Carl Emerson
Well-Known Member
I was raised in Christendom and believed what I was taught until I was of age to think for myself…. too many things bothered me, and no one had answers to my many questions…..it made them uncomfortable that I asked.
Only when I spoke to JW’s was everything made crystal clear. No question was too hard or off limits. Studying the Bible with them was the most exciting thing I have ever undertaken. I had so many questions and they were all answered from the Bible. For the first time in my life I understood the Lord’s Prayer! I never knew what I was praying for even though I had uttered that prayer countless times.
Just out of curiosity, do you belong to a brotherhood who believe what you believe….who all arrived at the same conclusion as you did, just from studying the scriptures for themselves?
God has always provided teachers for his people…..they all had to believe the same truth. (1 Cor 1:10)
Unity is a product of God’s spirit…..if it was the same spirit moving all those who claim to have studied the Bible for themselves, and coming to their own conclusions….all would be drawn to the same conclusions…..but that is not the case….there are as many conclusions as there are people. Why? Who has found the needle in the haystack?
JW’s are over 8 million brothers and sisters, found in all nations, who all believe the same things and follow the same program for Bible study each week.
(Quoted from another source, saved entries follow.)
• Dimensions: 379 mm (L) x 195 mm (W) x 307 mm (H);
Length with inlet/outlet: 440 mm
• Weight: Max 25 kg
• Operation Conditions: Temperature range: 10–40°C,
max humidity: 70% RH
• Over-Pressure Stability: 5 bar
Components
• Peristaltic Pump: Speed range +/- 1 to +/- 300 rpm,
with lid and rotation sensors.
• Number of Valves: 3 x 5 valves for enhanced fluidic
Over 8 million people, who regularly meet together, and who have no beef with doctrine or in following through on what Jesus commanded us to do…..to “preach the good news of the kingdom in all the inhabited earth for a witness to all the nations” before “the end” of this wicked world comes crashing down on all of earth’s inhabitants. (Matt 24:14)
Where are Christendom’s churches following through on the great commission? (Matt 28:19-20) It was a command, not a suggestion.....
Must be someone else’s job….
What is your big picture Carl?
Big picture...
I knew God existed by the age of about 4.
I went to Sunday school and from an early age and my faith was so intense and personal that I asked my parents please could I not go.
My mum was born Catholic and my father was in the Salvation army - both were excommunicated from their families so there were 5 at the wedding and the taxi driver had to be the witness. Neither were church members.
At about 8 - after throwing a dart into my sister's leg - Jesus appeared to me and said "there is nothing you will do in this life that I will not see"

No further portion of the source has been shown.